## HOW TO COMPLETE THIS TASK:
Going through the data below, copy out each line where the word "người" shows up.

## DATA SUPPLIED:
· · · ·

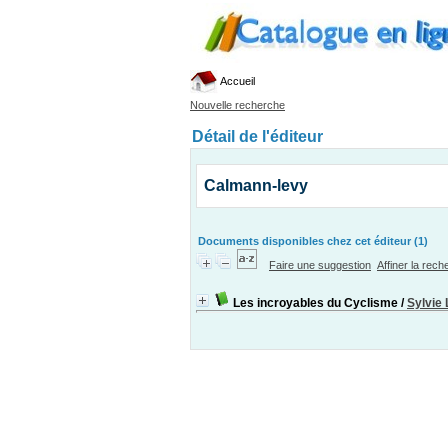
Accueil
Nouvelle recherche
Détail de l'éditeur
Calmann-levy
Documents disponibles chez cet éditeur (1)
Faire une suggestion
Affiner la rec
Les incroyables du Cyclisme
/
Sylvie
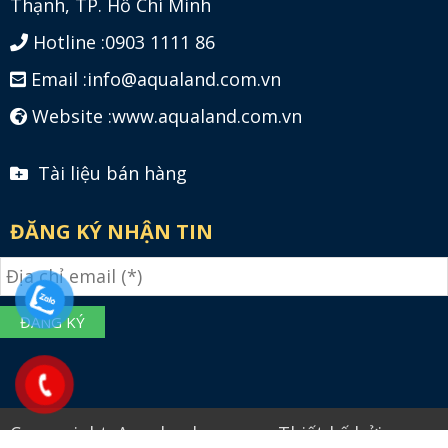
Thạnh, TP. Hồ Chí Minh
Hotline :
0903 1111 86
Email :
info@aqualand.com.vn
Website :
www.aqualand.com.vn
Tài liệu bán hàng
ĐĂNG KÝ NHẬN TIN
Coppyright: Aqualand.com.vn - Thiết kế bởi:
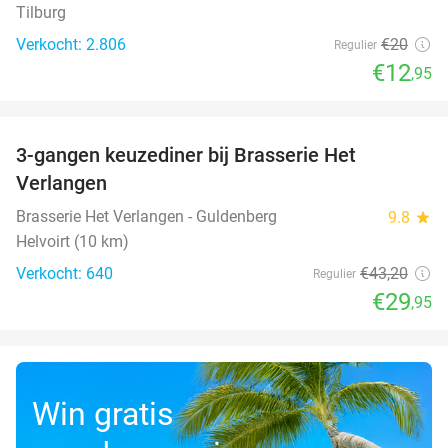
Tilburg
Verkocht: 2.806
€20
Regulier
€12
,95
favorite_border
3-gangen keuzediner bij Brasserie Het
31%
Verlangen
Brasserie Het Verlangen - Guldenberg
9.8
star
Helvoirt (10 km)
Verkocht: 640
€43
,20
Regulier
€29
,95
Win gratis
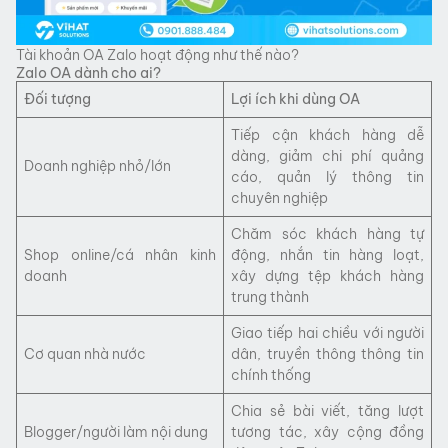
Tài khoản OA Zalo hoạt động như thế nào?
Zalo OA dành cho ai?
Đối tượng
Lợi ích khi dùng OA
Tiếp cận khách hàng dễ
dàng, giảm chi phí quảng
Doanh nghiệp nhỏ/lớn
cáo, quản lý thông tin
chuyên nghiệp
Chăm sóc khách hàng tự
Shop online/cá nhân kinh
động, nhắn tin hàng loạt,
doanh
xây dựng tệp khách hàng
trung thành
Giao tiếp hai chiều với người
Cơ quan nhà nước
dân, truyền thông thông tin
chính thống
Chia sẻ bài viết, tăng lượt
Blogger/người làm nội dung
tương tác, xây cộng đồng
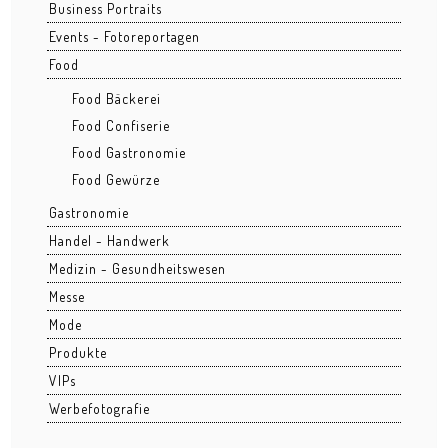
Business Portraits
Grüngürtel
Events - Fotoreportagen
Food
Hafenpark
Food Bäckerei
Kleinmarkthalle
Food Confiserie
Lohrberg
Food Gastronomie
Food Gewürze
Ostend nachts
Gastronomie
Osthafen
Handel - Handwerk
Medizin - Gesundheitswesen
Stadtansichten
Messe
BUSINESS
Mode
Produkte
Architektur
VIPs
Bau
Werbefotografie
Business Events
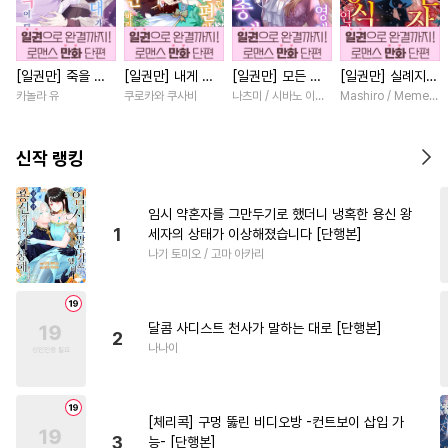
#
명랑수
#
강수
#
동거
#
연상공
#
변태
#
연예계
[일권만] 죽을 뻔
[일권만] 내게 간
[일권만] 모든 것
[일권만] 실례지만
#
사랑꾼공
#
역사/시대물
한 늑대가 운명의
섭하지 않겠다던
을 포기한 평범한
약혼자님, 당신의
카놀라 유
쿠로카와 쿠사비
나츠미 / 시바노 이즈미
Mashiro / Memeko
#
연상수
#
대물공
짝이 되기까지 [단
냉정한 남편이 어
영애는 젊은 빙제
눈은 장식인가요?
행본]
째선지 저만 바라
의 총애를 받는다
[단행본]
#
기억상실
#
애증관계
봅니다 [단행본]
[단행본]
신작 랭킹
#
소심수
#
시리어스
#
오해/착각
#
키작공
임시 약혼자를 그만두기로 했더니 냉혹한 용신 왕
1
세자의 상태가 이상해졌습니다 [단행본]
#
능글공
#
능욕공
#
동정공
나기 토미오 / 고마 아카리
#
변태수
#
옴니버스
#
미남공
#
혐관
#
츤데레수
달콤 사디스트 천사가 말하는 대로 [단행본]
#
예민수
#
미인공
#
재벌공
2
나나이
#
유혹
#
욕망수
#
섹스파트너
#
친구>연인
[체리콕] 구멍 뚫린 비디오방 -컨트보이 삽입 가
#
계략수
#
후회수
3
능- [단행본]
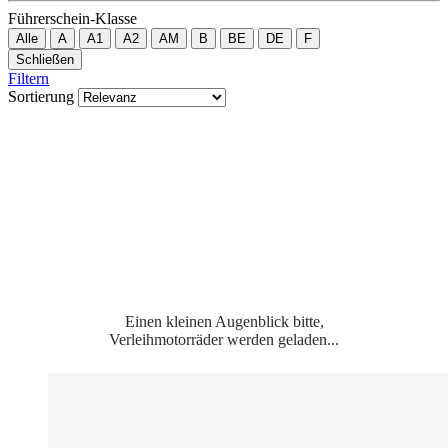
Führerschein-Klasse
Alle
A
A1
A2
AM
B
BE
DE
F
Schließen
Filtern
Sortierung
Einen kleinen Augenblick bitte,
Verleihmotorräder werden geladen...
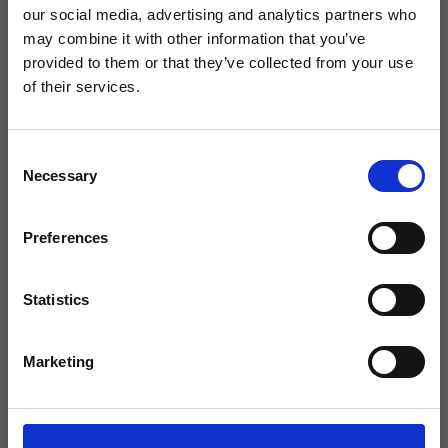
our social media, advertising and analytics partners who
may combine it with other information that you’ve
provided to them or that they’ve collected from your use
×
of their services.
Consent
Necessary
Selection
agape32 heißt jetzt Icona
Badarchitektur.
Preferences
Mit derselben Leidenschaft für exklusive
Statistics
Bäder.
Installationsanleitung
Marketing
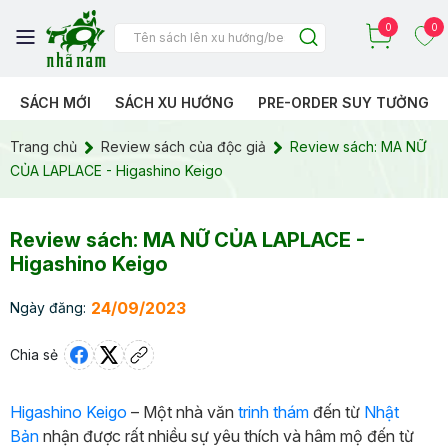
0
0
SÁCH MỚI
SÁCH XU HƯỚNG
PRE-ORDER SUY TƯỞNG
Trang chủ
Review sách của độc giả
Review sách: MA NỮ
CỦA LAPLACE - Higashino Keigo
Review sách: MA NỮ CỦA LAPLACE -
Higashino Keigo
24/09/2023
Ngày đăng:
Chia sẻ
Higashino Keigo
– Một nhà văn
trinh thám
đến từ
Nhật
Bản
nhận được rất nhiều sự yêu thích và hâm mộ đến từ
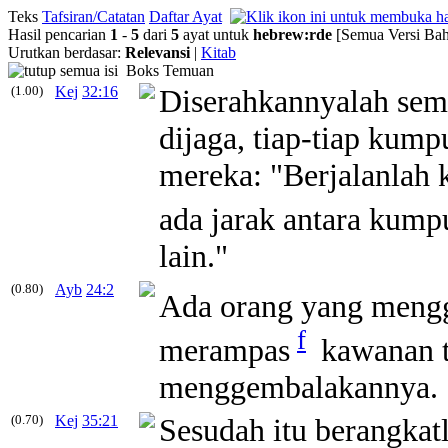
Teks
Tafsiran/Catatan
Daftar Ayat
Hasil pencarian
1
-
5
dari
5
ayat untuk
hebrew
:
rde
[Semua Versi Bah
Urutkan berdasar:
Relevansi
|
Kitab
Boks Temuan
(1.00)
Kej
32:16
Diserahkannyalah sem
dijaga, tiap-tiap kump
mereka: "Berjalanlah 
ada jarak antara kump
lain."
(0.80)
Ayb
24:2
Ada orang yang mengge
f
merampas
kawanan t
menggembalakannya.
(0.70)
Kej
35:21
Sesudah itu berangkatla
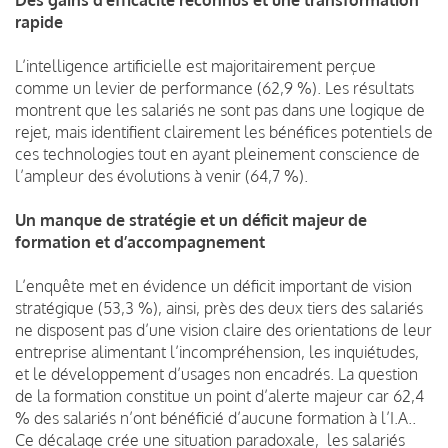
rapide
L’intelligence artificielle est majoritairement perçue
comme un levier de performance (62,9 %). Les résultats
montrent que les salariés ne sont pas dans une logique de
rejet, mais identifient clairement les bénéfices potentiels de
ces technologies tout en ayant pleinement conscience de
l’ampleur des évolutions à venir (64,7 %).
Un manque de stratégie et un déficit majeur de
formation et d’accompagnement
L’enquête met en évidence un déficit important de vision
stratégique (53,3 %), ainsi, près des deux tiers des salariés
ne disposent pas d’une vision claire des orientations de leur
entreprise alimentant l’incompréhension, les inquiétudes,
et le développement d’usages non encadrés. La question
de la formation constitue un point d’alerte majeur car 62,4
% des salariés n’ont bénéficié d’aucune formation à l’I.A..
Ce décalage crée une situation paradoxale, les salariés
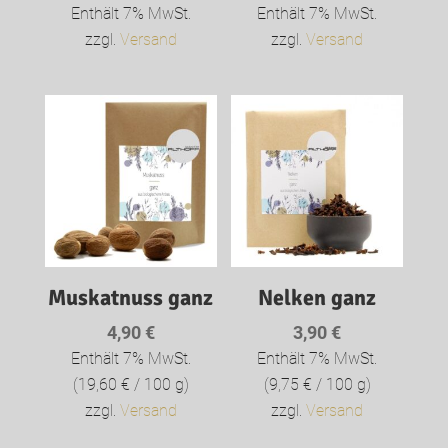
3,90 €
4,90 €
Enthält 7% MwSt.
Enthält 7% MwSt.
bis
bis
zzgl.
Versand
zzgl.
Versand
5,90 €
6,90 €
Muskatnuss ganz
Nelken ganz
4,90
€
3,90
€
Enthält 7% MwSt.
Enthält 7% MwSt.
(
19,60
€
/ 100 g)
(
9,75
€
/ 100 g)
zzgl.
Versand
zzgl.
Versand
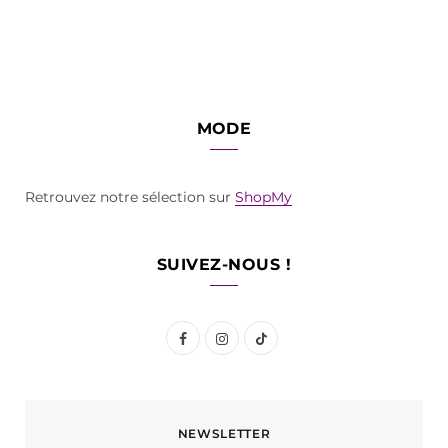
MODE
Retrouvez notre sélection sur
ShopMy
SUIVEZ-NOUS !
F
I
T
a
n
i
c
s
k
NEWSLETTER
e
t
T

· · · ·

## TASK ANSWER:
Giao tiếp hai chiều với người
Blogger/người làm nội dung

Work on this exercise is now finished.